For the past two years, on my birthday, I used to write something that I thought holds enough wisdom and meaning to share with you. Now, as I turned 25, I feel like I don’t have anything to say—maybe why this post is a week late. Yes, I turned 25 last week, and I don’t know how to feel about it?
I do not feel pressured or being chased by time. As I said earlier this year, I will change my perspective towards it. Not that I have succeeded, I am still on the process of not dwelling too much on the thought of time passing; of time being wasted. And Mel’s post reminded me of something I said a few months back that I completely forgotten—the calm before the storm. I’m glad that those words left its impact and it gave me hope that if a friend remembers it, some of my readers might have remember my words as well, right? And I think blogging is really beautiful because we get to go back to our perspective before and we can see how much we have changed now. I’m pretty sure you read your old posts, too?
So, I went back to my old post on my birthday last year and tried to evaluate how I did after a year. Well, it is pretty much an awful year, but that does not mean I haven’t done a thing or two from the list I made.
I will get a tattoo on my next birthday – it did not happen, but that does not mean I won’t get it. I will still get it. I still have 11 months before I turn a year older again. What is time, anyway?
I will learn Hangul – yes, I am learning Hangul. I picked up the lessons again, and I am progressing.
I wish to be better at blogging – I don’t think so, but I am grateful that I still have readers. So, thank you.
I hope to finish my manuscript – I’m still working on that poetry book. It is also the reason why I am not publishing poems like I used to.
I want to be better in everything I do – Obviously, I failed this one. The mess I got from my previous job is still catching up on me. It has been almost a year, but I am still dealing with all the emotional stress.
I still have lots of worries but if I will let all those stop me from doing the things I love, for being happy even for just a moment, then is this life still worth living?

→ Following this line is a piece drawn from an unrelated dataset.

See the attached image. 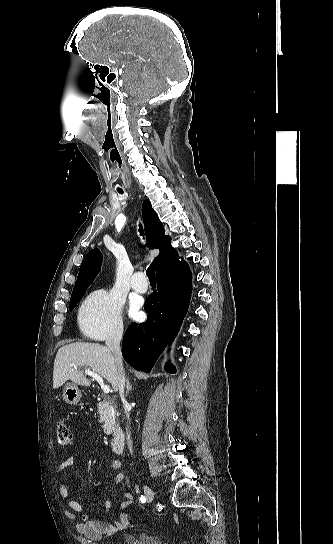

We all fuck up, and if we will always use those mistakes against each other, or even to ourselves, we will lose it altogether. My blogging and fangirling do not lessen the things I have to deal with. I am so far from getting better, but I know I will get there. I don’t know how many times I’ve said this but I must hold on to it.
On my 25th birthday, all I got to say as a wish was “Please.” One word but it means so much and weighs a lot. May all our pleas be heard. I’m not going to make a list anymore.
I will just focus on what I can do now—not later, not someday, but now.
And if you are wondering what I did to celebrate..
Well, I am not a fan of birthdays but I was really glad that I got to have taho during breakfast. It has been a childhood favorite and it is a treat that only morning people can have. Then, I’ve read some poetry.
I planned to sleep all day but knowing myself, sleep is not in my vocabulary. So, I did my monthly spread for July and I’m really happy of the outcome.
Also, my mother baked a banana cake. I was grateful.
Oh, I also watched two Japanese movies: From Me To You, and The Liar and His Lover. It was a good day.
Maybe as we grow older, birthdays become just that—birthdays. Or perhaps, it’s just me?